# Phoenix Lord Maugen-Ra?



## SoL Berzerker (May 5, 2009)

I was just reading the small little boxes of information in the Tyranids 5th Edition codex, and on page 28, under the caption "Stormvald" it says that the Phoenix Lord Maugen-Ra single handedly defeated a Tyranid Swarm. Ummmmm..... He did WHAT!? Defeated a swarm by himself!? How does one Phoenix Lord defeat something that entire chapters of Space Marines fail to? I am not doubting his powers as a Phoenix Lord, but that makes Lord Kaldo Draigo sound like a little girl! 



Is there any other fluff that I am unaware of that brings this fight into greater detail?


----------



## Serpion5 (Mar 19, 2010)

There is no further fluff on this yet. 

Given the loose fluff on Phoenix Lords in general and the vagueness of this entry, I'd say it was probably a small ground swarm or something. Nothing in the leagues of a full Hive Fleet or anything like that. 

Stranger things have happened.


----------



## Rems (Jun 20, 2011)

I agree with Serpion. 

It likely refers to a small ground based tyranid army (or swarm as they're called) rather than a full fledged Hive Fleet. In a White Dwarf extract i recall him doing something similar in the defence of Iyanden, scything down waves of gaunts before engaging a trygon at close quarters.


----------



## Serpion5 (Mar 19, 2010)

And hell, if anyone could do it, it'd be him. :biggrin:


----------



## bitsandkits (Mar 18, 2008)

Hes eldar and they are just better, thats 40k law by the way


----------



## Serpion5 (Mar 19, 2010)

Yes, the Eldar are physically superior to humans. Exarchs are as equal to a dozen lesser warriors. 

And a phoenix lord is probably the eldar equivalent of a primarch so to speak, so it would follow that game stats aside they be capable of some pretty amazing feats.


----------



## bitsandkits (Mar 18, 2008)

Not to mentions hes called the harvester of souls they dont out names like that for a laugh


----------



## Dave T Hobbit (Dec 3, 2009)

Do Eldar do anything for a laugh anymore?


----------



## Serpion5 (Mar 19, 2010)

Yes. According to PotW they make sculptures and poetry, art and dances and whatnot. 

And one of the characters even cracked a joke at another's sexuality. :laugh:


----------



## Words_of_Truth (Sep 20, 2007)

I thought Ra defended a shrine single handedly and ended up taking down a Carnifex?


----------



## jams (Sep 19, 2009)

maugen-ra is like the eldar chuck norris


----------



## bitsandkits (Mar 18, 2008)

Words_of_Truth said:


> I thought Ra defended a shrine single handedly and ended up taking down a Carnifex?

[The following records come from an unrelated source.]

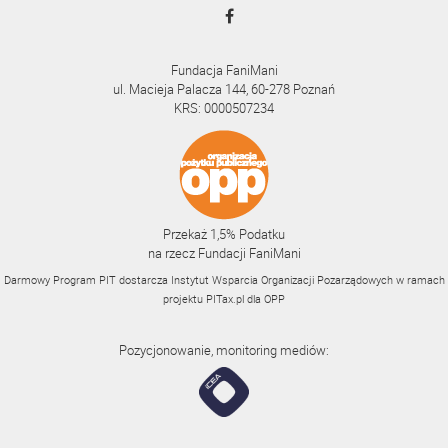
Fundacja FaniMani
ul. Macieja Palacza 144, 60-278 Poznań
KRS: 0000507234
Przekaż 1,5% Podatku
na rzecz Fundacji FaniMani
Darmowy Program PIT dostarcza Instytut Wsparcia Organizacji Pozarządowych w ramach
projektu
PITax.pl
dla OPP
Pozycjonowanie, monitoring mediów:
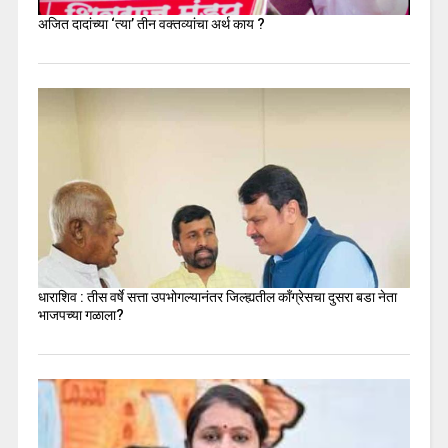
अजित दादांच्या ‘त्या’ तीन वक्तव्यांचा अर्थ काय ?
धाराशिव : तीस वर्षे सत्ता उपभोगल्यानंतर जिल्ह्यतील कॉंग्रेसचा दुसरा बडा नेता
भाजपच्या गळाला?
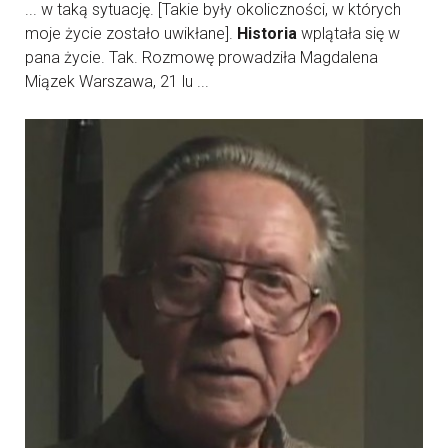
... w taką sytuację. [Takie były okoliczności, w których
moje życie zostało uwikłane].
Historia
wplątała się w
pana życie. Tak. Rozmowę prowadziła Magdalena
Miązek Warszawa, 21 lu ...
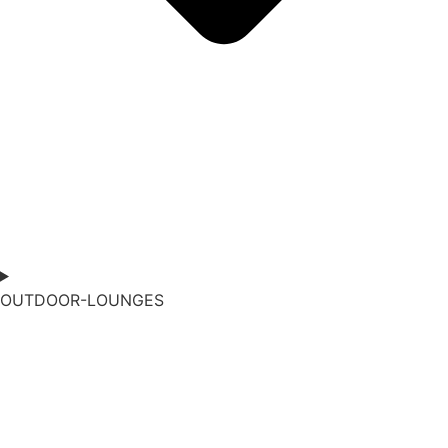
OUTDOOR-LOUNGES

thats what he does to work up an appetite before breakfast


----------



## Digg40k (Sep 7, 2008)

He's Maugan-Ra man he's awesome haha. In my opinion the Phoenix Lords really do need more fluff to flesh them out and a revamp in game to make them viable because they're just too cool not to.


----------



## All_Is_Dust (Aug 21, 2011)

There use to be a street named after Maugan-Ra but it was changed because nobody crosses Maugan-Ra and lives.


----------



## SoL Berzerker (May 5, 2009)

I still cannot really accept this. I mean, even if it is a small swarm, "small" to the Tyranids would be considered large by any other armies standard. Even if it was Chuck Norris, 1 in 10,000 Hormagaunts is bound to strike a lucky blow. 

But, if there is little fluff about the Phoenix Lords then I guess it is entirely possible for him to have some insane psychic power.


----------



## Words_of_Truth (Sep 20, 2007)

Probably not psychic power, he probably tactically set them up so that they where crushed or burnt to death or some form of intelligent tactics, like he herded them into kill zones etc.


----------



## Karnax (Sep 23, 2010)

Could it be that he has an innate psychic ability to take a fallen oponents life force and use it to enhance himself, hence the 'Harvester of Souls' moniker?


----------



## MidnightSun (Feb 10, 2009)

Nah, it's not some crazy psychic power or innate ability. It's the fact that his gun is called MOAR GUITAR.

Midnight


----------



## cegorach (Nov 29, 2010)

All_Is_Dust said:


> There use to be a street named after Maugan-Ra but it was changed because nobody crosses Maugan-Ra and lives.



Definitly this, but no, Maugen-Ra is sort of one of the few bad-arses that the Eldar have, him and Eldrad just carry the Eldar like bosses. 

But no in all seriousness maybe its just an Eldar trick of word-play. As in when a pheonix lord dies, another Eldar just jumps in his armour and they become him, so they are always increasing in power. Maybe Maugen-Ra actually had a few hundred Dark Reapers with him, just whenever he died, one of them resurrected him and then he was the only one left, as they all became him, he did all the work, so technically he did it single handedly. 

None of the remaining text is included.